Ogrzewanie podłogowe a także ścienne płaszczyznowe, z uwagi na swoją gigantyczną bezwładność cieplną, taką sterowalność całkowicie wyklucza. Zatem podłogówka powinna stanowić wyłącznie, element wspomagający, powinna stanowić „jazdę na luzie, bieg jałowy” ogrzewania.
Należy pamiętać, że w ciepłym, dobrze akumulującym ciepło domu, coraz większy udział w jego bilansie cieplnym mają wszelkie uzyski ciepła. Czyli nasłonecznienie, ciepło bytowe wytwarzane przez rozmaite urządzenia kuchenne, komputery i in. Jak zatem wybrać właściwą strategie grzania? Jak powinno się zachować optymalnie skonfigurowane i sterowane z dużą precyzją ogrzewanie?

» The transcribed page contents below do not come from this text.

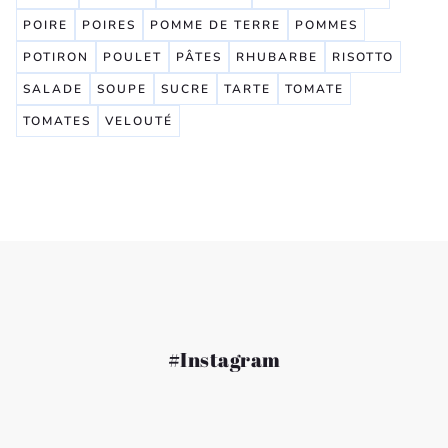
POIRE
POIRES
POMME DE TERRE
POMMES
POTIRON
POULET
PÂTES
RHUBARBE
RISOTTO
SALADE
SOUPE
SUCRE
TARTE
TOMATE
TOMATES
VELOUTÉ
#Instagram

- Pojawia się uzysk ciepła = ogrzewanie stop.
- Opuszczamy dom na kilka godzin = ogrzewanie stop.
- Kładziemy się do snu = ogrzewanie stop.
- Wracamy do domu, czujemy się przemarznięci, niedogrzani = ogrzewanie na krótko powinno podnieść temperaturę powietrza o kilka dziesiątek stopnia Celsjusza ponad naszą stałą normę.
To jest myślenie proekologiczne. To jest prawdziwy komfort!
Dynamiczne grzejniki umożliwiają dopasowanie poziomu grzania do indywidualnych preferencji
Nie sposób w krótkim tekście zamknąć wszelkich aspektów tego zagadnienia. Każdy członek rodziny ma swoje indywidualne preferencje, upodobania oraz sposób bycia. Konfiguracja systemu grzewczego, sposobu jego sterowania powinna to uwzględnić. Nie da się ujednolicić komfortu.
Drugi ważny aspekt: system grzewczy powinien być w maksymalnym możliwym stopniu sterowalny a także łatwy do modyfikowania. Za nasze własne pieniądze, nie powinniśmy dobrowolnie skazywać się na jedną, jedyną, słabo sterowalną i w zasadzie niezmienialną opcję. Wszak nie wiadomo, w jakim kierunku podąży rozwój ludzkości, rozwój techniki grzewczej.
Podsumowując, z obecnych na rynku grzejników, produkty REGULUS-system są najszybszymi w działaniu. Pozwalają obrać najlepszą strategie grzania. Zatem są bardzo dobrym rozwiązaniem dla inteligentnych domów, rozwiązaniem optymalnym dla budownictwa zrównoważonego. Dają one każdemu domownikowi możliwość wyboru indywidualnej strategii grzania. A w razie potrzeby pozwalają na jej szybką zmianę, gwarantując osobisty komfort cieplny za możliwie najmniejsze pieniądze.